Una bozza di disegno di legge sull'etichettatura obbligatoria dei prodotti alimentari, che, se approvata dal Consiglio regionale, diventerà una proposta di legge al Parlamento nazionale. La Regione Piemonte, in seguito alle numerose sollecitazioni pervenute dal territorio e agli impegni recentemente assunti dalla presidente Mercedes Bresso e dall'assessore all'Agricoltura Mino Taricco negli incontri con le organizzazioni di categoria, ha elaborato un testo che, in linea con le normative comunitarie e nazionali, richiede l'indicazione obbligatoria in etichetta della provenienza delle materie prime negli alimenti destinati al consumo umano, «in un'ottica di trasparenza e corretta informazione nel rapporto tra produttore e consumatore».

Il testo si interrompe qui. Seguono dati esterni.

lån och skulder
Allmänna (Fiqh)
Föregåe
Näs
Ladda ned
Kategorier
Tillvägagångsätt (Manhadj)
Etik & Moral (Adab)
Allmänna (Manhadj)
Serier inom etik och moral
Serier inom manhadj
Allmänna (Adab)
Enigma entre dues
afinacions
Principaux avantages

Il testo è composto da cinque articoli, con i quali si sancisce in via generale l'obbligo di indicazione in etichetta del luogo di origine dei prodotti primari commercializzati tal quali o utilizzati come ingredienti per la fabbricazione di alimenti semplici o composti destinati al commercio o alla somministrazione, si rinvia a successivi provvedimenti attuativi che dovranno contenere le modalità di indicazione dell'origine per singoli prodotti alimentari, si specificano le competenze per effettuare i controlli in ordine al puntuale rispetto delle prescrizioni introdotte, si stabilisce la disciplina sanzionatoria in caso di loro violazione, si prevede un periodo transitorio per consentire la commercializzazione dei prodotti già confezionati prima dell'entrata in vigore degli obblighi introdotti.

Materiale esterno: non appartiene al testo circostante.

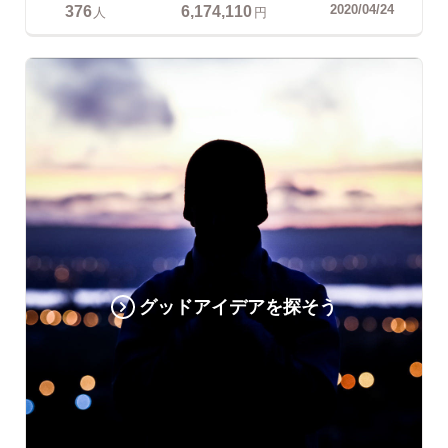
376
6,174,110
2020/04/24
人
円
グッドアイデアを探そう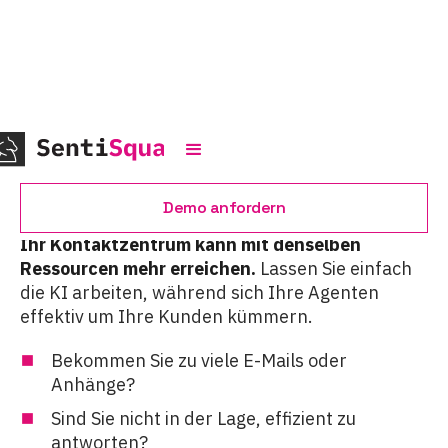
Automatisierung
Demo anfordern
Ihr Kontaktzentrum kann mit denselben
Ressourcen mehr erreichen.
Lassen Sie einfach
die KI arbeiten, während sich Ihre Agenten
effektiv um Ihre Kunden kümmern.
Bekommen Sie zu viele E-Mails oder
Anhänge?
Sind Sie nicht in der Lage, effizient zu
antworten?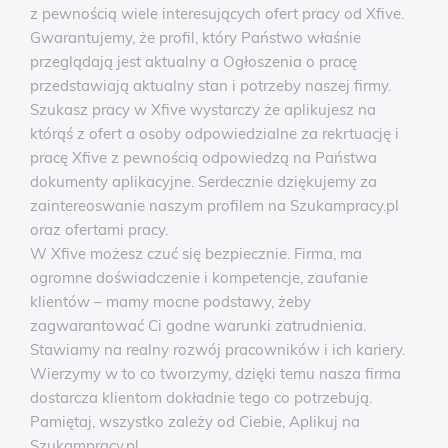
z pewnością wiele interesujących ofert pracy od Xfive.
Gwarantujemy, że profil, który Państwo właśnie
przeglądają jest aktualny a Ogłoszenia o pracę
przedstawiają aktualny stan i potrzeby naszej firmy.
Szukasz pracy w Xfive wystarczy że aplikujesz na
którąś z ofert a osoby odpowiedzialne za rekrtuację i
pracę Xfive z pewnością odpowiedzą na Państwa
dokumenty aplikacyjne. Serdecznie dziękujemy za
zaintereoswanie naszym profilem na Szukampracy.pl
oraz ofertami pracy.
W Xfive możesz czuć się bezpiecznie. Firma, ma
ogromne doświadczenie i kompetencje, zaufanie
klientów – mamy mocne podstawy, żeby
zagwarantować Ci godne warunki zatrudnienia.
Stawiamy na realny rozwój pracowników i ich kariery.
Wierzymy w to co tworzymy, dzięki temu nasza firma
dostarcza klientom dokładnie tego co potrzebują.
Pamiętaj, wszystko zależy od Ciebie, Aplikuj na
Szukampracy.pl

«Si tratta di esaltare valori positivi - commenta l'assessore Mino Taricco - quali la qualità organolettica e nutrizionale, il rispetto dell'ambiente, la sicurezza dei prodotti agricoli che, in ultima analisi, sottendono e concorrono alla difesa degli interessi economici del Made in Italy agroalimentare, la tutela del diritto dei consumatori alla trasparenza. Apporre sul prodotto alimentare - conclude - un'etichetta contenente tutti i dati informativi sulla provenienza della materia prima agricola risponde anche alla necessità di evidenziare l'origine territoriale del prodotto, legittima aspettativa dei produttori italiani che lamentano il diffuso utilizzo improprio delle indicazioni che si leggono su molte etichette, e l'altrettanto legittima aspettativa dei consumatori a cui deve essere assicurata la lealtà e la trasparenza delle informazioni relative al prodotto da acquistare».